State regulators say levels of PAHs in the cove are above normal, but they're no longer severe enough to cause acute harm to humans or large species such as fish or turtles. However, PAH levels might be high enough to harm small lakebed creatures such as worms and crustaceans that live in sediment and are a crucial link in the food chain of Lake Conway's freshwater ecosystem.

"It's those little communities that build the very foundation for an ecological recovery," said Ricky Chastain, deputy director of Game and Fish. "It's the effects on those organisms that we're trying to assess and see if there's a hot spot where we need to do more remediation to get those levels down."

Chastain said his agency is particularly concerned about PAH levels in a two- to three-acre section of the cove area. The testing sites that show the highest levels are concentrated along the drainage path of the oil as it flowed towards the water and in the spot where the first boom was placed to contain the spill. The dilbit pooled along the length of this boom, explained Michel.

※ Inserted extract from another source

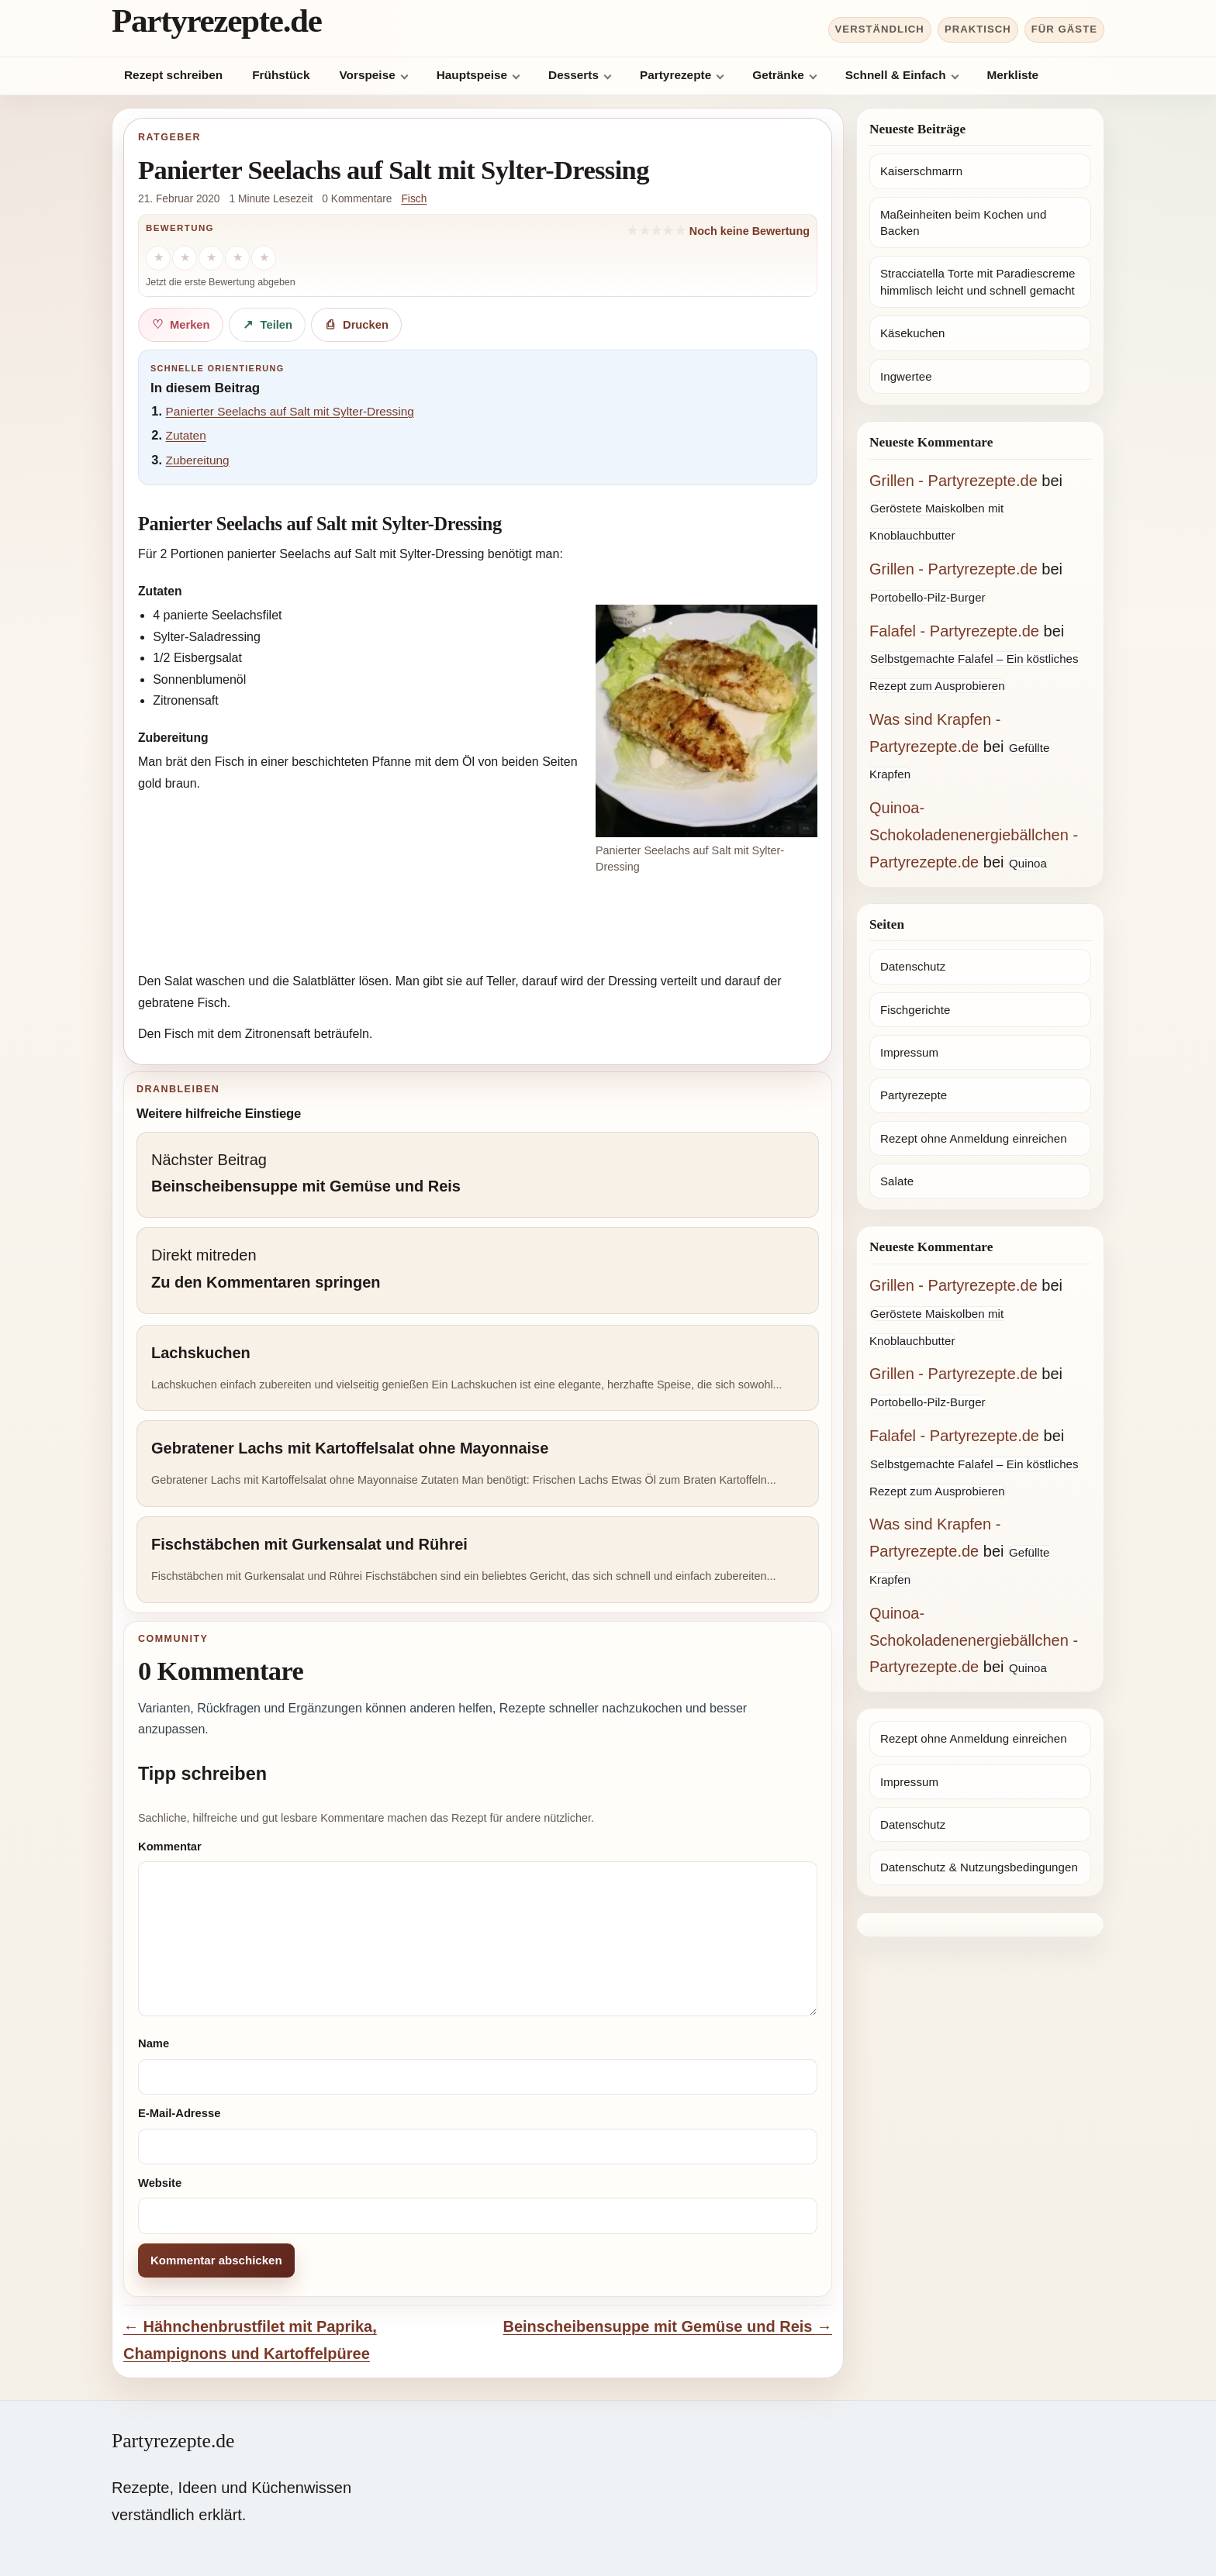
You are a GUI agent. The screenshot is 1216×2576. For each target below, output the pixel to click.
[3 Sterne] (211, 258)
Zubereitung (198, 460)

Matt Moran, a professor of biology at Hendrix College, said he worries that the initial round of testing may have missed a significant amount of oil. The sample sites were systematically spaced along the path followed by the oil, but there are some places — such as along that first boom — where the substance may have penetrated more deeply into the ground.

"Because they've chosen these sites that are systematically spaced, they might be missing a lot of the oil that's there," Moran said. "I think what we've found is that a lot of it has been buried in sediment now, and it gets exposed every time it rains hard — something gets stirred up and released back into the environment. I think it's very patchy. But, you want to find those patches, because even if it's only a couple of places, those are places that can provide contamination, which can spread every time we have more rainfall.

"It does appear to be in decline," he continued. "There's less there now than there was two or three months ago. At the same time, it's still fairly easy to find petroleum product down there."